- **WHAT YOU ARE ASKED TO DO**:
Please repeat every entry exactly as given, apart from dropping the images.

- **PROVIDED DATA**:

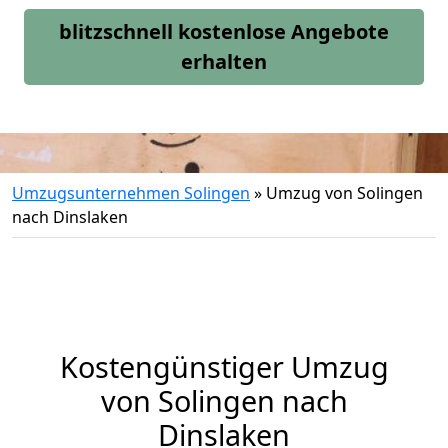
blitzschnell kostenlose Angebote
erhalten
Umzugsunternehmen Solingen
»
Umzug von Solingen
nach Dinslaken
Kostengünstiger Umzug
von Solingen nach
Dinslaken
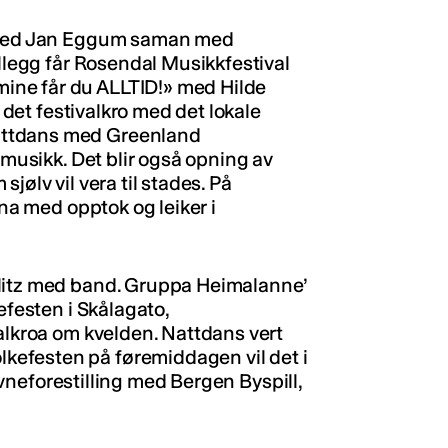
t med Jan Eggum saman med
illegg får Rosendal Musikkfestival
ine får du ALLTID!» med Hilde
t det festivalkro med det lokale
attdans med Greenland
emusikk. Det blir også opning av
jølv vil vera til stades. På
rna med opptok og leiker i
tlitz med band. Gruppa Heimalanne’
efesten i Skålagato,
valkroa om kvelden. Nattdans vert
efesten på føremiddagen vil det i
lovneforestilling med Bergen Byspill,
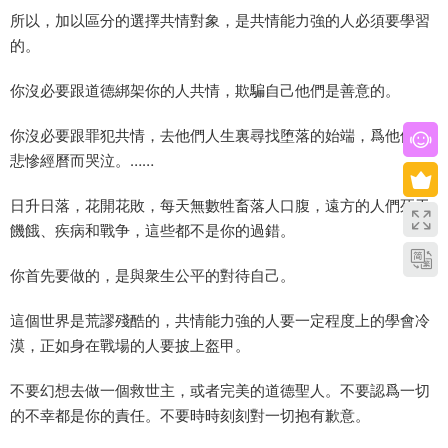
所以，加以區分的選擇共情對象，是共情能力強的人必須要學習
的。
你沒必要跟道德綁架你的人共情，欺騙自己他們是善意的。
你沒必要跟罪犯共情，去他們人生裏尋找堕落的始端，爲他們的
悲慘經曆而哭泣。……
日升日落，花開花敗，每天無數牲畜落人口腹，遠方的人們死于
饑餓、疾病和戰争，這些都不是你的過錯。
你首先要做的，是與衆生公平的對待自己。
這個世界是荒謬殘酷的，共情能力強的人要一定程度上的學會冷
漠，正如身在戰場的人要披上盔甲。
不要幻想去做一個救世主，或者完美的道德聖人。不要認爲一切
的不幸都是你的責任。不要時時刻刻對一切抱有歉意。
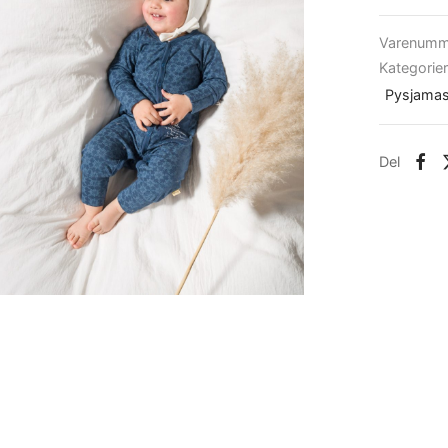
Varenumm
Kategorie
Pysjamas
Del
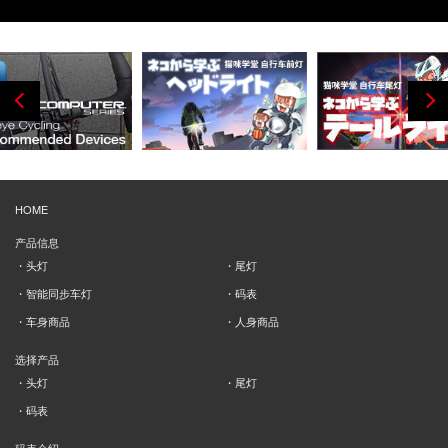
HOME
产品信息
头灯
尾灯
智能同步车灯
码表
车身商品
人身商品
选择产品
头灯
尾灯
码表
码表介绍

- **COMPLETED EXERCISE**:
blitzschnell kostenlose Angebote
erhalten
Umzugsunternehmen Solingen
»
Umzug von Solingen
nach Dinslaken
Kostengünstiger Umzug
von Solingen nach
Dinslaken
t med Jan Eggum saman med
illegg får Rosendal Musikkfestival
ine får du ALLTID!» med Hilde
t det festivalkro med det lokale
attdans med Greenland
emusikk. Det blir også opning av
jølv vil vera til stades. På
rna med opptok og leiker i
tlitz med band. Gruppa Heimalanne’
efesten i Skålagato,
valkroa om kvelden. Nattdans vert
efesten på føremiddagen vil det i
lovneforestilling med Bergen Byspill,
所以，加以區分的選擇共情對象，是共情能力強的人必須要學習
的。
你沒必要跟道德綁架你的人共情，欺騙自己他們是善意的。
你沒必要跟罪犯共情，去他們人生裏尋找堕落的始端，爲他們的
悲慘經曆而哭泣。……
日升日落，花開花敗，每天無數牲畜落人口腹，遠方的人們死于
饑餓、疾病和戰争，這些都不是你的過錯。
你首先要做的，是與衆生公平的對待自己。
這個世界是荒謬殘酷的，共情能力強的人要一定程度上的學會冷
漠，正如身在戰場的人要披上盔甲。
不要幻想去做一個救世主，或者完美的道德聖人。不要認爲一切
的不幸都是你的責任。不要時時刻刻對一切抱有歉意。
Varenumm
Kategorie
Pysjamas
Del
HOME
产品信息
头灯
尾灯
智能同步车灯
码表
车身商品
人身商品
选择产品
头灯
尾灯
码表
码表介绍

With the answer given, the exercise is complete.